Abstract
In a complex business environment, firms frequently have to manage strategic dualities—pairs of imperatives that are equally important but to some degree in conflict with one another. While there is a sizable empirical and theoretical literature in this area, research that seeks to understand how firms manage strategic dualities in practice is underdeveloped. We address this gap in knowledge through a detailed longitudinal analysis of one firm, Softcorp, conducted in real time. Softcorp’s executives were faced with the well-known global integration/local responsiveness duality, which they sought to resolve by creating an unusual Dual Headquarters that oriented employees across the firm toward a dual focus on Europe and Asia. We describe the sequence of changes (which we label counterweight, hybrid engine, and flywheel) that allowed Softcorp to successfully achieve its dual orientation, and we describe how these findings can potentially contribute to several bodies of theory (paradox, ambidexterity, and the attention-based view of the firm) and also to management practice.
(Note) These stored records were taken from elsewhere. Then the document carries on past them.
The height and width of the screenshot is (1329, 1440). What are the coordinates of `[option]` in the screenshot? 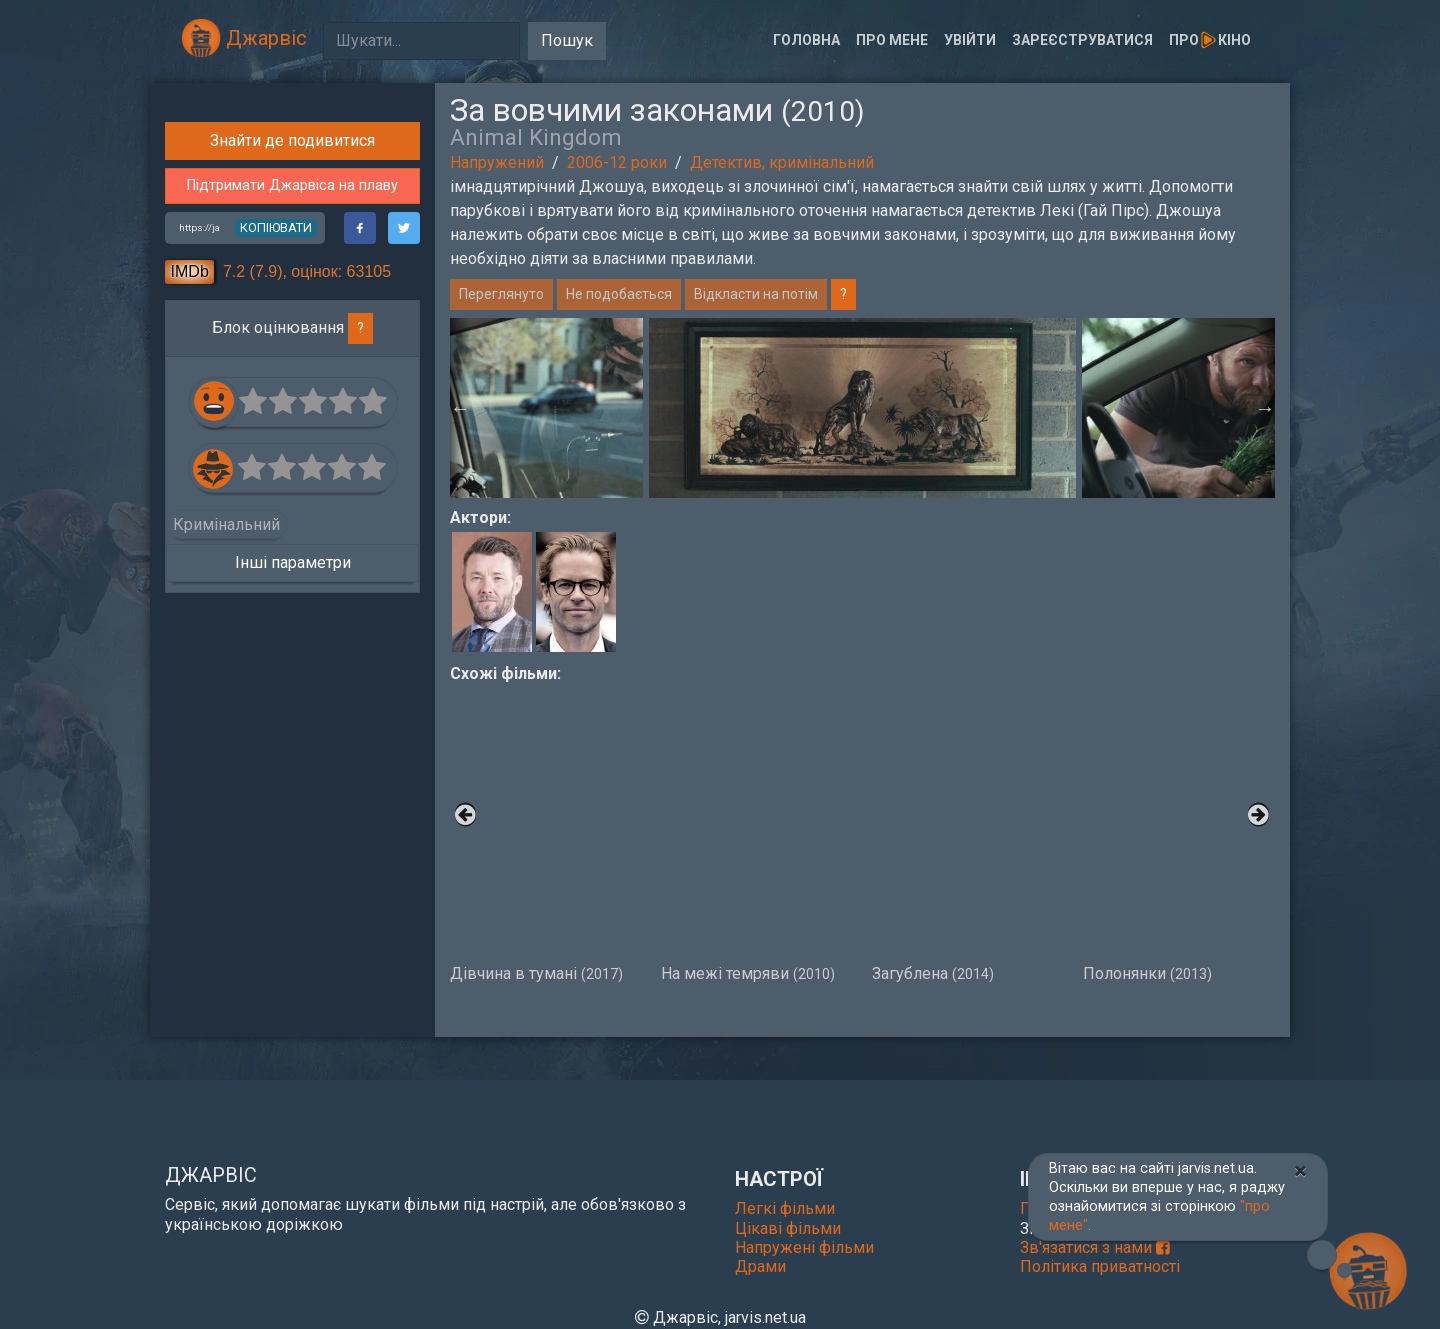 It's located at (862, 408).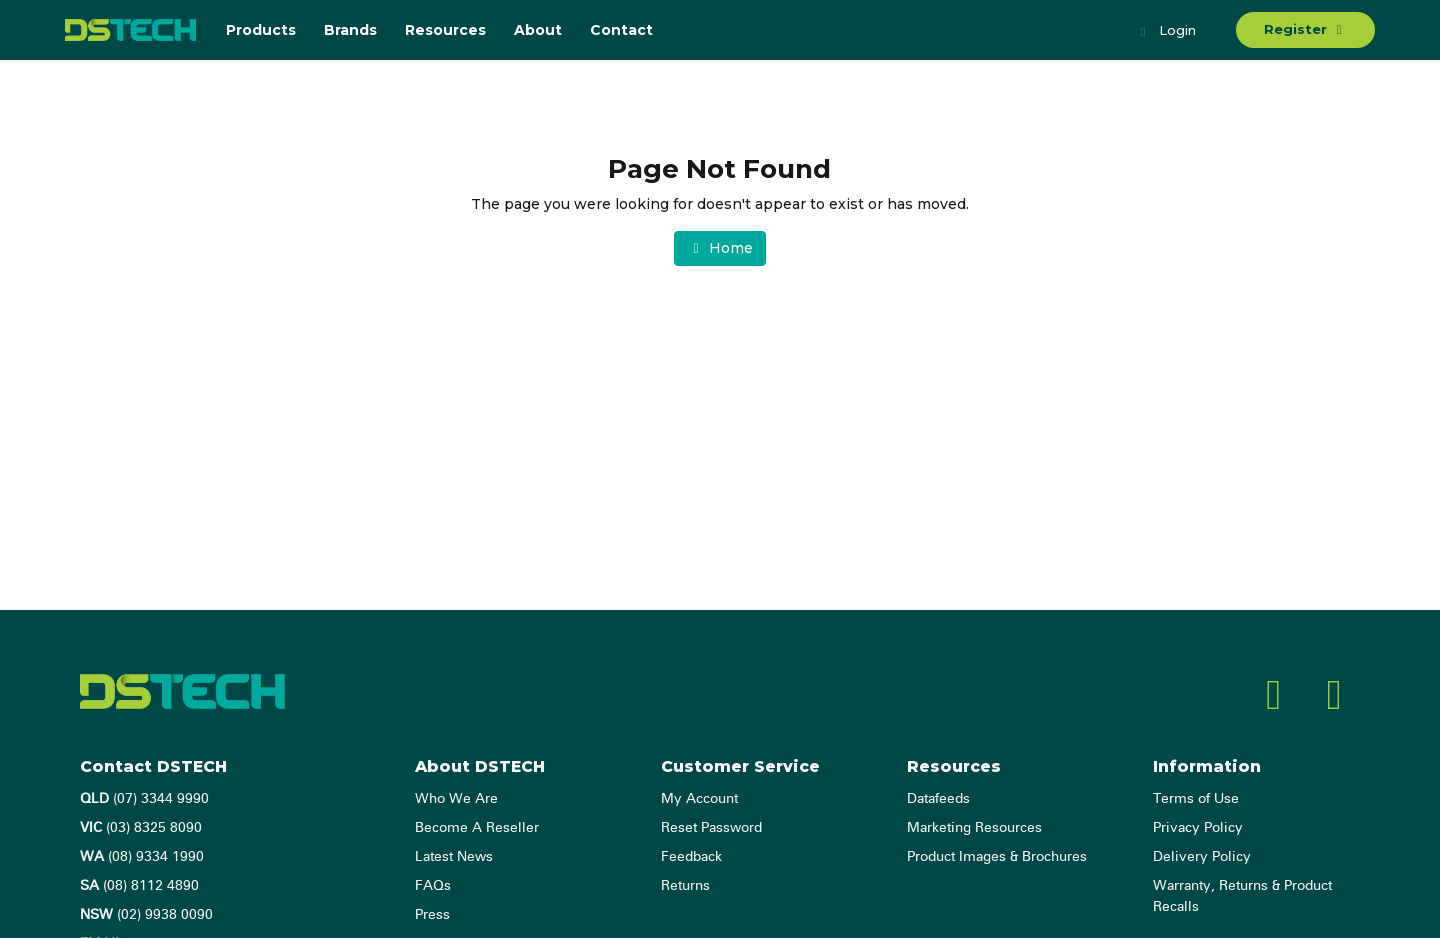  I want to click on Terms of Use, so click(1196, 799).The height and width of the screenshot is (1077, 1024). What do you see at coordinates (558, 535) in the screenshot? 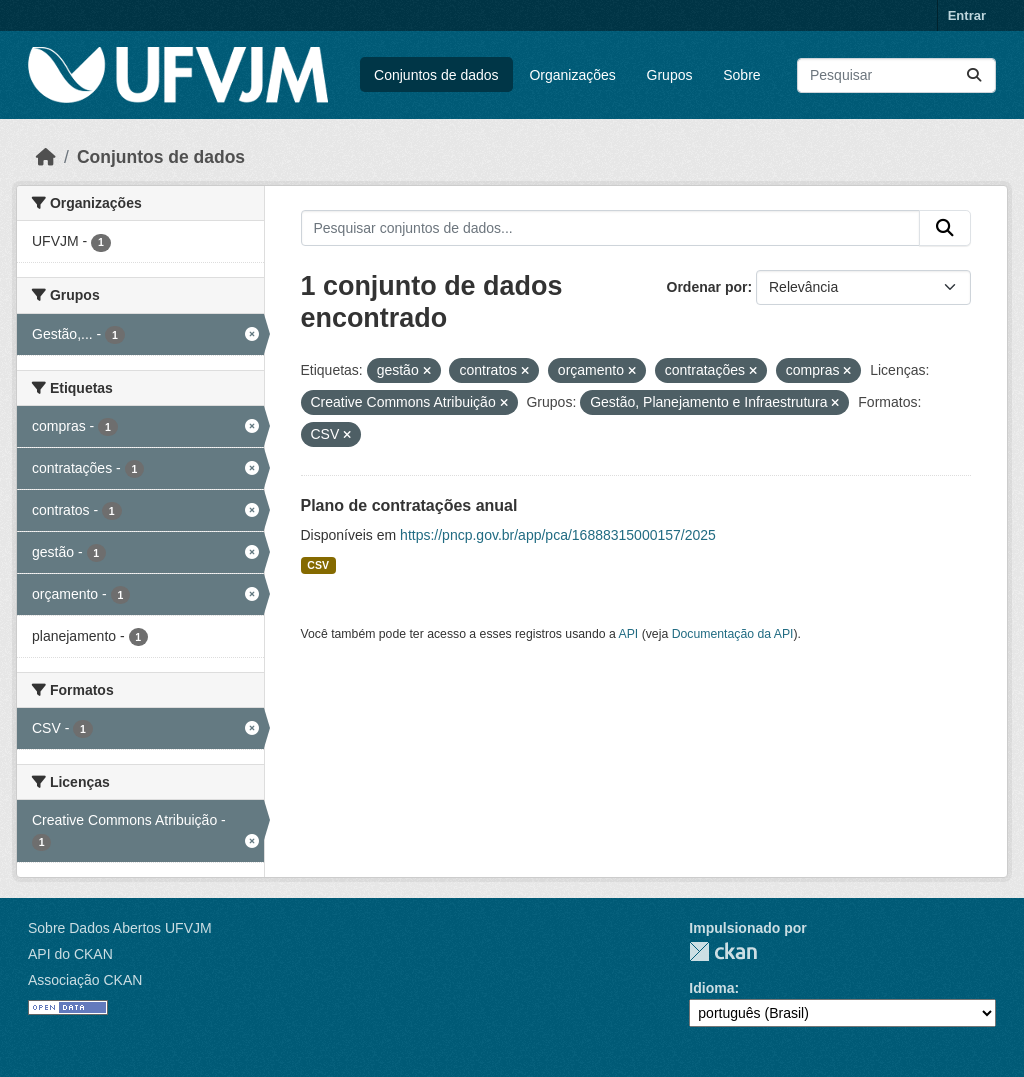
I see `https://pncp.gov.br/app/pca/16888315000157/2025` at bounding box center [558, 535].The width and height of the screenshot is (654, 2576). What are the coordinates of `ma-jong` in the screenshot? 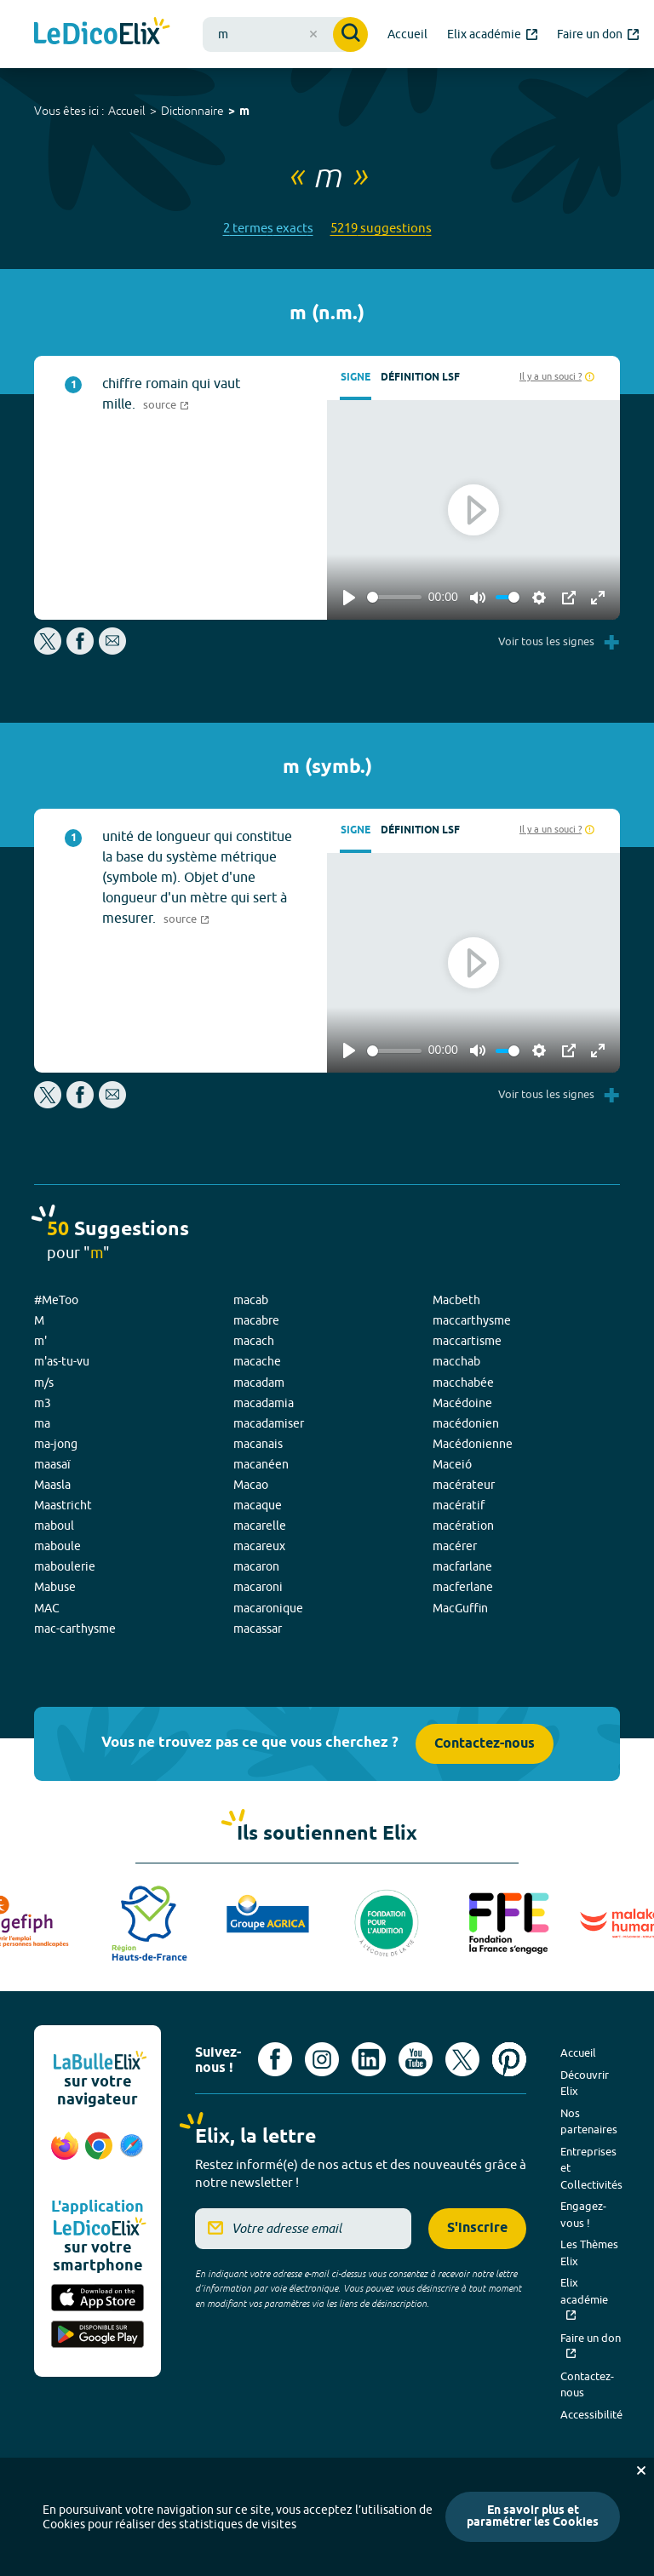 It's located at (55, 1444). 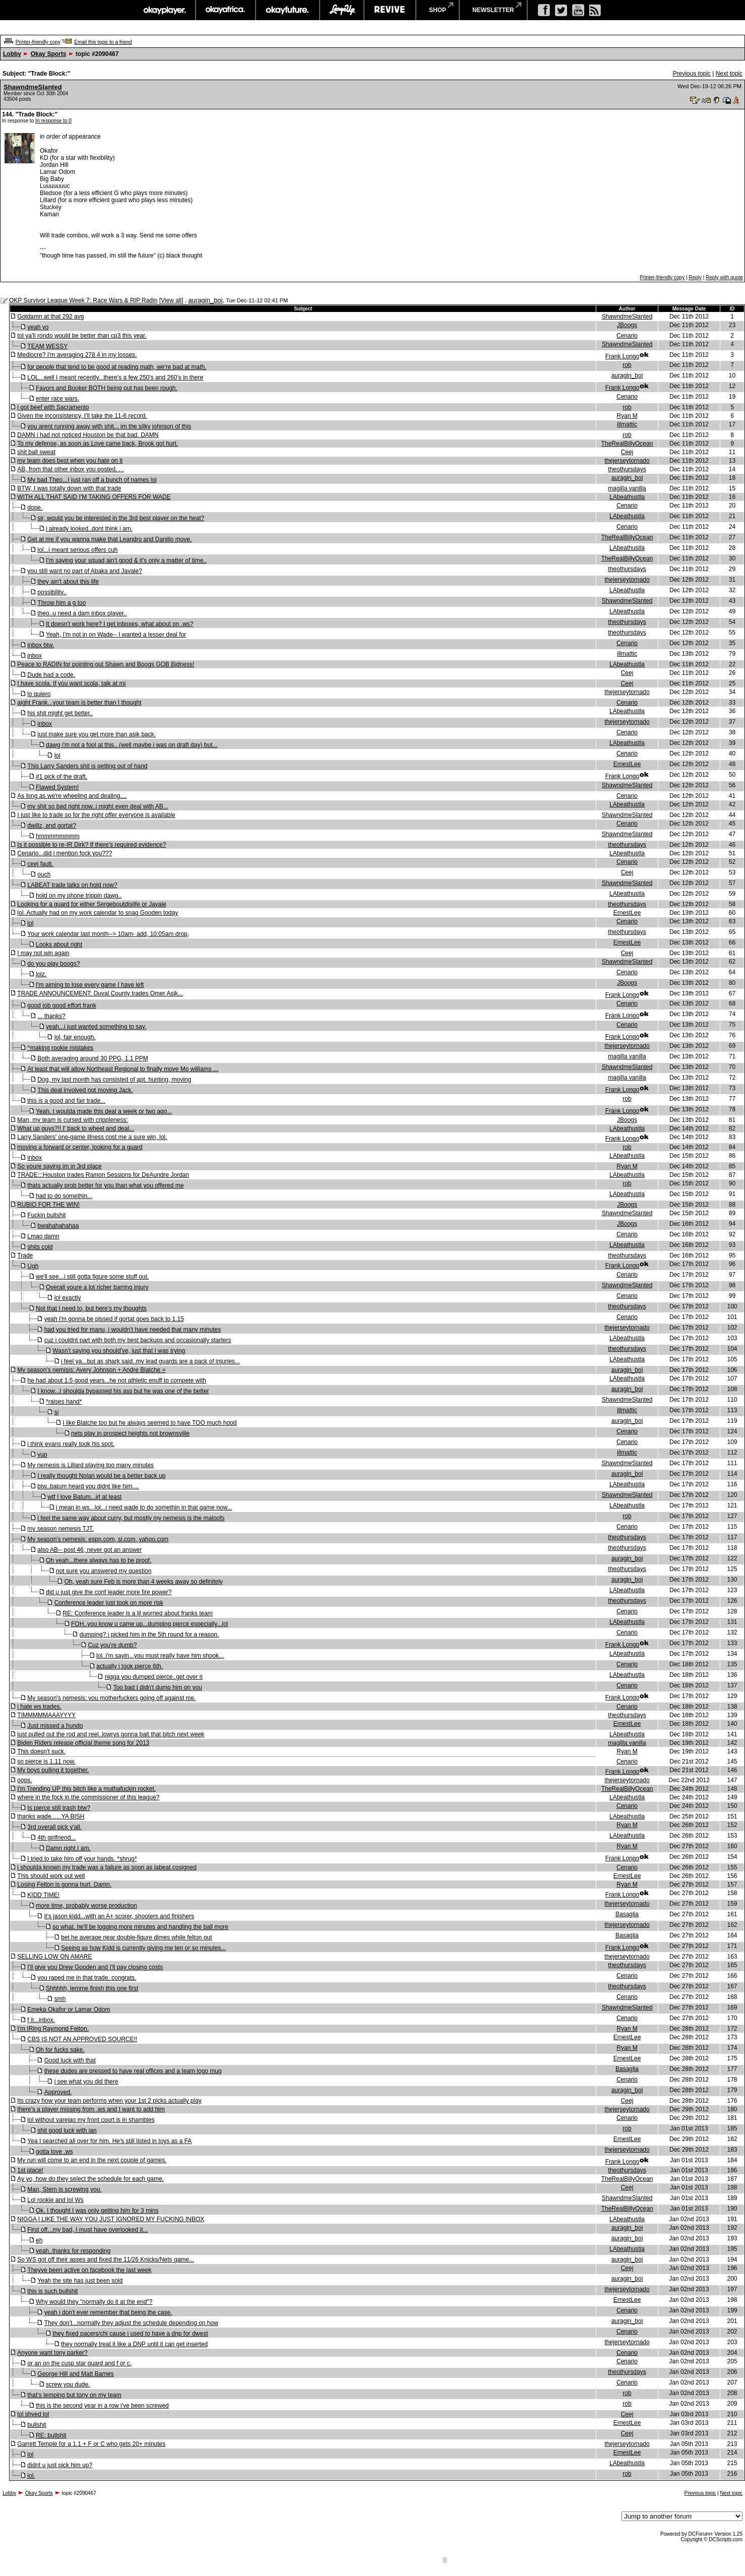 What do you see at coordinates (57, 755) in the screenshot?
I see `lol` at bounding box center [57, 755]. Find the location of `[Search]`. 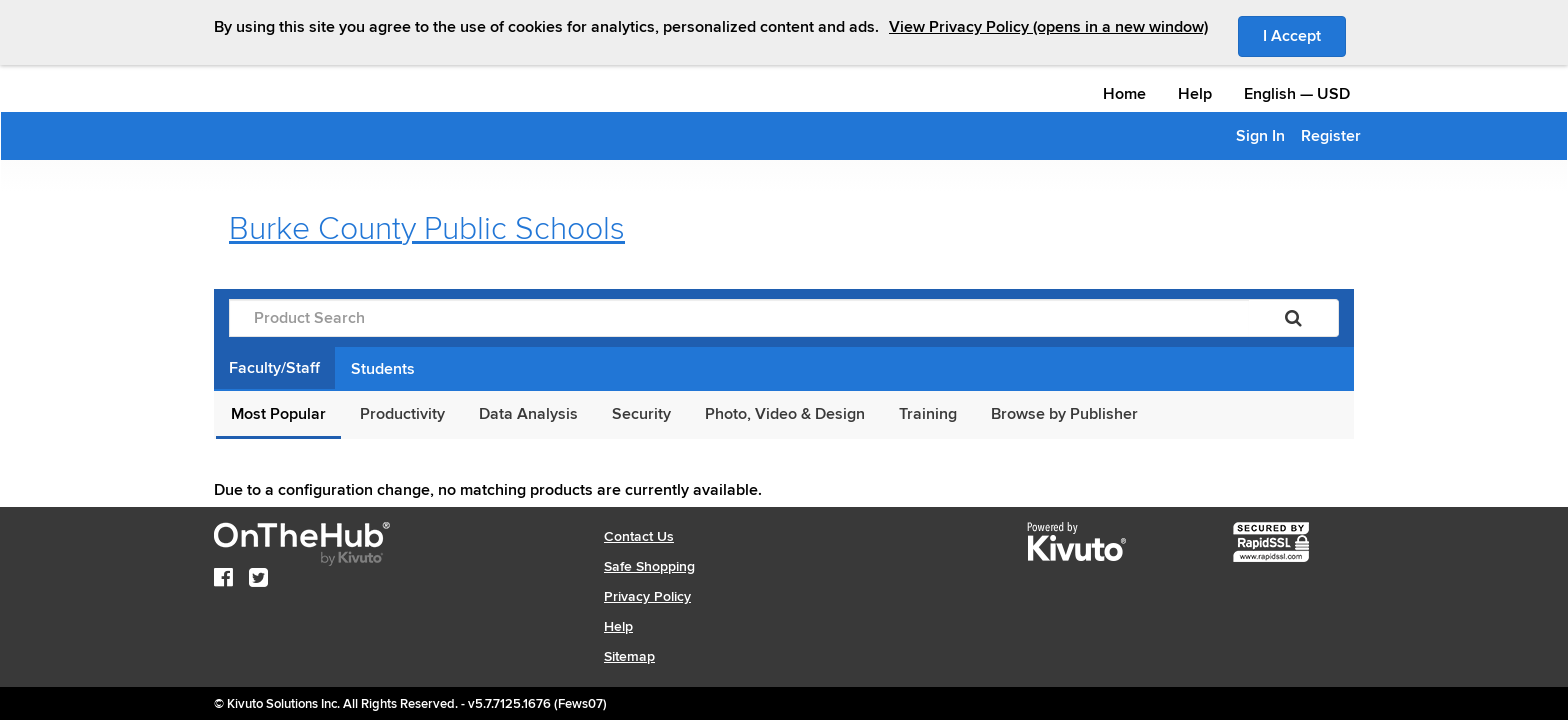

[Search] is located at coordinates (1293, 318).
The paper by Birkinshaw and his colleagues provides interesting insights into an important problem that is not well understood: how a multinational firm can balance pressures for local responsiveness and global integration through the effective creation of dual headquarters. It is the direct and rich focus on “how” in the context of dual headquarters that creates value and with “how” mapping to crucial process considerations. By using a qualitative study, the authors identify a number of specific activities that are useful for implementation and also surface dynamic forces within sets of temporally linked activities that are quite interesting. These dynamics have implications for a number of theoretical traditions and research streams, which could result in meaningful downstream theory building and empirical work.